9-12-2023 Class: Chapter 4 Part 1
Welcome to the recap of our 9-12-2023 class, where we delved into the fascinating world of polynomial and rational functions! We covered a range of essential topics designed to build your skills in algebraic manipulation and problem-solving. Let's review what we learned:
Topics Covered:
- Domain of a Rational Function: Interval Notation
Understanding the domain is crucial! Remember that the domain of a rational function excludes values that make the denominator zero. For example, given $f(x) = \frac{x-8}{x^2 + 16x + 64}$ and $g(x) = \frac{x+5}{x^2 - x - 30}$, we find the domain by setting the denominators not equal to zero.
For $f(x)$, $x^2 + 16x + 64 \neq 0$ implies $(x+8)(x+8) \neq 0$, so $x \neq -8$. Thus, the domain is $(-\infty, -8) \cup (-8, \infty)$.
For $g(x)$, $x^2 - x - 30 \neq 0$ implies $(x+5)(x-6) \neq 0$, so $x \neq -5$ and $x \neq 6$. Thus, the domain is $(-\infty, -5) \cup (-5, 6) \cup (6, \infty)$.
- Solving Quadratic Inequalities
We examined how to solve quadratic inequalities, both in factored and unfactored forms. A key technique is to find the zeros of the quadratic and test intervals on a number line.
For example, solve $x(x-7) > 0$. The zeros are $x = 0$ and $x = 7$. Testing intervals $(-\infty, 0)$, $(0, 7)$, and $(7, \infty)$ reveals the solution to be $(-\infty, 0) \cup (7, \infty)$.

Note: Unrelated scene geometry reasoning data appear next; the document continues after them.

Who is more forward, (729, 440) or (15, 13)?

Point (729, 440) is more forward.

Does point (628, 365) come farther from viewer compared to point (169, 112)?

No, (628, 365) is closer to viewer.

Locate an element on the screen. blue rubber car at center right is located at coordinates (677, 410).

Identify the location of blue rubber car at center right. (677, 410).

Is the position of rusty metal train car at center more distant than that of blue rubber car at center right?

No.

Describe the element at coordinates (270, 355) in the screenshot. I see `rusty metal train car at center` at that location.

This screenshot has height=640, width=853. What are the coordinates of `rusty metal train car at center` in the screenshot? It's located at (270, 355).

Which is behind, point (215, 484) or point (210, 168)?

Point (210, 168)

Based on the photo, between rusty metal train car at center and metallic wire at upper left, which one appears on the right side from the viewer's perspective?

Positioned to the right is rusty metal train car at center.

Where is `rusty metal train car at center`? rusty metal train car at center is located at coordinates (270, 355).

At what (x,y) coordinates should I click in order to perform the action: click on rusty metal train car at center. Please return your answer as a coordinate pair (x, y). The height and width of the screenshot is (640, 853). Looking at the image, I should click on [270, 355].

Another example: Solve $x^2 - 6x > -8$. First, rewrite it as $x^2 - 6x + 8 > 0$. Factoring gives $(x-4)(x-2) > 0$. Zeros are $x = 2$ and $x = 4$. The solution is $(-\infty, 2) \cup (4, \infty)$.

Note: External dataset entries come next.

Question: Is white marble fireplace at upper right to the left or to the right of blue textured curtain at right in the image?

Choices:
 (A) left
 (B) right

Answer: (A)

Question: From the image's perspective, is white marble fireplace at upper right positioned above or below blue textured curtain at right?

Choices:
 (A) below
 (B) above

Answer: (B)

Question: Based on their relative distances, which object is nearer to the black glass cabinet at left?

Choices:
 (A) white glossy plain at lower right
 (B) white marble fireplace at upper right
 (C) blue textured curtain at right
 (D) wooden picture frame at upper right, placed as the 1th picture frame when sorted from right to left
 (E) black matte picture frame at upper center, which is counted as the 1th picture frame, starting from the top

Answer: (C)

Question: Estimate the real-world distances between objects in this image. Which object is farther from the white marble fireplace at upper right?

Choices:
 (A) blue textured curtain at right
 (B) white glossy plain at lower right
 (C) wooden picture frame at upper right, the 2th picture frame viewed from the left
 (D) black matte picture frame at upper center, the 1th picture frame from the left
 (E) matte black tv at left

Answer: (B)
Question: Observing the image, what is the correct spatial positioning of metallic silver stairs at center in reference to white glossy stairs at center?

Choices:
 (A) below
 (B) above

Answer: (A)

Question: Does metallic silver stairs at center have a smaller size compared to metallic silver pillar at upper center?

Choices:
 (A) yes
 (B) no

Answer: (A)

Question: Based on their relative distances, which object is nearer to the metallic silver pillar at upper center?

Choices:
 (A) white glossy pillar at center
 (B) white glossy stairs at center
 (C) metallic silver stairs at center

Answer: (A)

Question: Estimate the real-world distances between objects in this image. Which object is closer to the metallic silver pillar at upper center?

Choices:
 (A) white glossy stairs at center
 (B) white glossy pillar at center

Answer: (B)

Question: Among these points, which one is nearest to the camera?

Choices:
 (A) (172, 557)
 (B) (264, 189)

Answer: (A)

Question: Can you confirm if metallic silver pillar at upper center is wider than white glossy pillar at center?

- Polynomial Long Division
Mastering polynomial long division is essential for simplifying rational expressions and finding factors. We worked through several problem types.
Example: $(8x^3 + 2x^2 + 7x + 2) \div (2x^2 + x)$. The quotient is $4x - 1$ and the remainder is $8x + 2$.
- Synthetic Division
A shortcut for dividing by a linear factor $(x - c)$.
Example: $(9x^3 + 6x^2 - 21x + 7) \div (3x - 1)$. After performing synthetic division, we can express this as $3x^2 + 3x - 6 + \frac{1}{3x-1}$.
- Remainder Theorem
The Remainder Theorem states that if a polynomial $P(x)$ is divided by $x - c$, then the remainder is $P(c)$. This gives us a quick way to evaluate polynomials at specific values.
Example: Let $P(x) = -x^4 + 2x^3 - 4x + 5$. To find $P(2)$, we can use synthetic division or direct substitution. Using the remainder theorem, $P(2) = -3$.
- Factor Theorem
The Factor Theorem states that $(x - c)$ is a factor of $P(x)$ if and only if $P(c) = 0$.
Example: Is $(x-3)$ a factor of $x^4 - 2x^3 + x^2 - 8x - 12$? By synthetic division, the remainder is 0, so yes, it is a factor.
- Rational Zeros Theorem
This theorem helps us find potential rational roots of a polynomial. The possible rational zeros are of the form $\frac{p}{q}$, where $p$ is a factor of the constant term and $q$ is a factor of the leading coefficient.
We then use synthetic division to test these potential zeros. Once a zero is found, we can factor the polynomial and repeat the process to find all zeros.
Keep practicing these concepts, and you'll master polynomial and rational functions in no time! Remember to review your notes and work through additional examples. You've got this!